National statistics revealed that malnutrition has sharply risen in arid and semi-arid areas over the last five years to the tune of 20%. Due to frequent droughts, these commodities have become scarce in the world today. The main burden still lies with the female sex, especially young women and girls, who have to spend considerable amounts of time and effort on water collection. Some have to cover longer distances in search of water for the household and the livestock, meaning that they are more likely to encounter aggressive and hostile attackers on the way or be exposed to GBV.

Consequently, the role that climate change has on the delivery of education is also profound. Young girls are likely to be withdrawn from school to engage in household activities and water fetching, thus inhibiting their chances of attaining education and, therefore, reading more on poverty and gender imbalance. According to the Ministry of Education, girls’ enrollment into schools in the Tana River region has registered a staggering 15% attendance in the past two years, particularly during times of famine due to drought.

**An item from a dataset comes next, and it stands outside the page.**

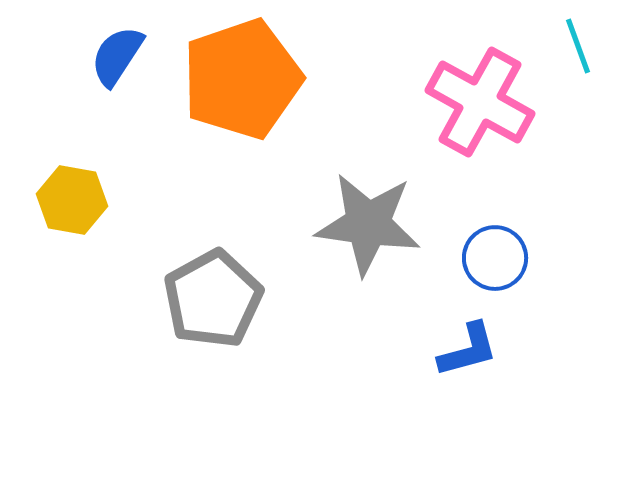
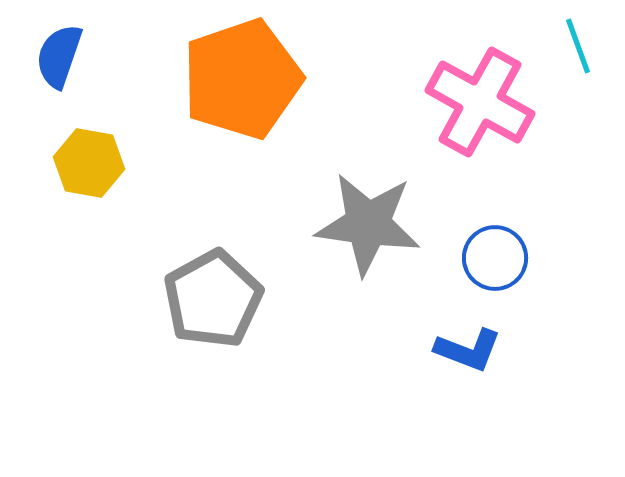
blue semicircle: moved 58 px left; rotated 14 degrees counterclockwise
yellow hexagon: moved 17 px right, 37 px up
blue L-shape: rotated 36 degrees clockwise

The social and economic impacts of climate change have forced people to change their livelihoods, thus creating a conducive environment for gender-based violence. Most of the local NGOs have reported a perceived rise in cases of domestic violence and early marriages due to the increasing struggles in feeding families and paying school fees because of the effects of climatic change in the community in terms of crop failure and loss of stock. Another respondent narrates and says, “Due to poverty, young girls are married off early as a coping mechanism, only to face a life of hardships with little or no options.” Jane Mwangi, a Tana River-based women’s rights organization respondent.

In response to these challenges, both the national and county governments are adopting different measures. The national government has adopted the Kenya Climate-Smart Agriculture Strategy (KCSAS), which aims to enhance farmers’ resilience to the Sh101 billion negative impacts through sustainable agriculture. Tana River, which has the county government as the chief political implementation player, has targeted water infrastructure and health services delivery, among other sectors.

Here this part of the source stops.